Sanskrit term for Supreme Truth

Para Tattva (Sanskrit: पर तत्त्व) is a Sanskrit phrase meaning “Supreme Truth,” as studied, realised, worshipped and revealed by the saints of India's Vedic tradition.

Presently, two very common conceptions among the students of the Vedas are the Hindu tattva's of Paramatman and Brahman, which may be understood respectively as the witness-consciousness (Self as knower) and the Super soul (super controlling Godhead).

== Name ==
The root "tat" is equivalent to the English word “that,” while the suffix "-tva" is used like suffix “-ness,” giving a sense of “that-ness,” commonly understood as truth or principle. "Para" is simply “supreme,” “transcendental” or “absolute,” in this context describing the principles of truth in a wholesome context.

== Brahmana View ==
Those Brahmanas who tend to be theonomous (governed by god) in nature but who relate to Deity more as the absolute Self in its wise or gnostic capacity may be called Brahma-vadis, meaning practitioners of Brahma-vada and the endorsement of Brahma-tattva.

== Paramatma View ==
Brahmanas and Yogis who are more progressively theolatrous, whether exoterically or esoterically, may be called Paramatma-vadis. Their relationship with the Deity advances beyond theoretical knowledge of Self into the dynamics of absolute civilization. Their practice of cosmic consciousness comprehends ontological relationships between the Witness which is the relatively inferior Self and the super-controlling Godhead, attunement with Whom is the prime requirement for entrance into the Kingdom of Heaven. They are concerned with absolute functionality.

== Vaishnava View ==
The Vaishnava school of Vedic theology emphasizes a third significant phase of Para Tattva beyond Brahman and Paramatma. They claim that the real goal of a theistic saint is the Supreme Personality of Godhead, known as Bhagavan. Where Brahma-tattva tends to be perception oriented and Paramatma-tattva, the tattva of Bhagavan expands into explorations of quality, including and especially the superlative quality of glory which is the feature that reveals the Kingdom of Heaven, known to the Vaishnavas as Vaikuntha.

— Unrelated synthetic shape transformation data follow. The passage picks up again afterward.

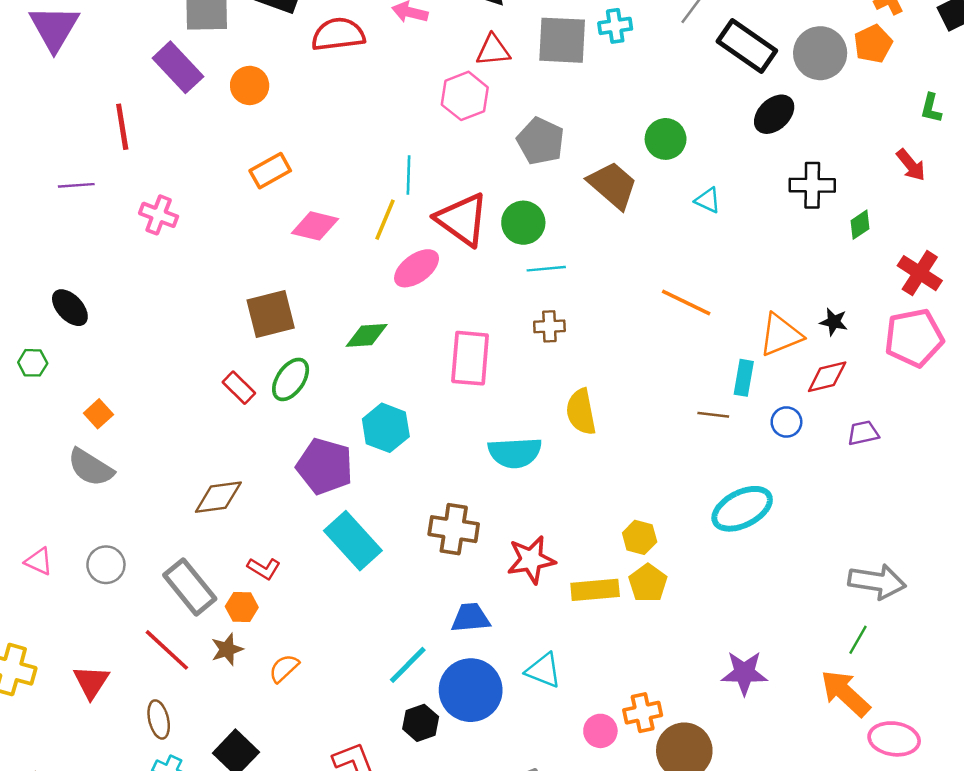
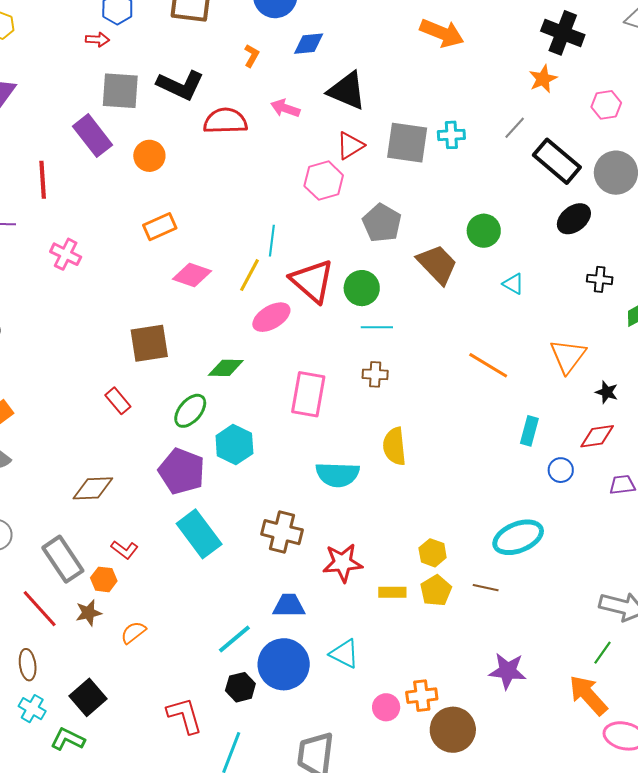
red triangle: (493, 50) -> (350, 146), turned -32
black cross: (812, 185) -> (600, 279), size x0.7
orange triangle: (781, 335) -> (568, 356), moved, turned -36
green ellipse: (291, 379) -> (190, 411), moved
brown line: (713, 415) -> (486, 588), moved
yellow rectangle: (595, 590) -> (392, 592), size x0.7

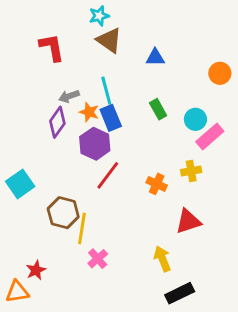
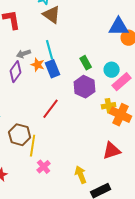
blue triangle: (155, 57) -> (119, 27), moved, size x1.5
purple hexagon: (95, 144) -> (85, 87), moved
orange cross: (157, 184) -> (121, 115), moved, size x1.5
red triangle: (188, 221) -> (112, 151), moved
yellow arrow: (162, 259) -> (81, 175), moved

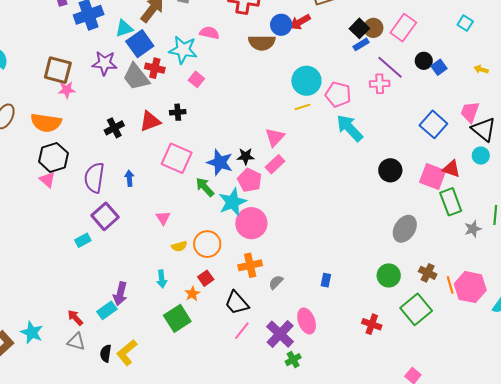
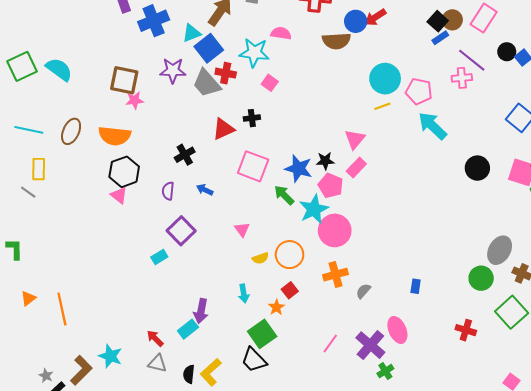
black cross: (114, 128) -> (185, 155), moved
purple semicircle: (94, 178) -> (168, 191), size x0.6
blue arrow: (129, 178) -> (205, 190), turned -56
gray ellipse: (405, 229) -> (500, 250), moved
black trapezoid: (237, 303) -> (254, 360), moved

== Qualities of Bhagavan ==
Once Bhagavan is recognized, reality may be comprehended sixfold, according to six essential qualities of divine personality.

The first quality is glory, represented by Rama.

The second quality is strength, represented by Shiva.

The third quality is wisdom or knowledge is personified by Brahma.

The fourth quality is beauty, represented by Krishna.

The fifth quality of Bhagavan is detachment and is represented by Sudarshana, Vishnu's weapon.

The sixth and final quality is possession, represented by Chaitanya.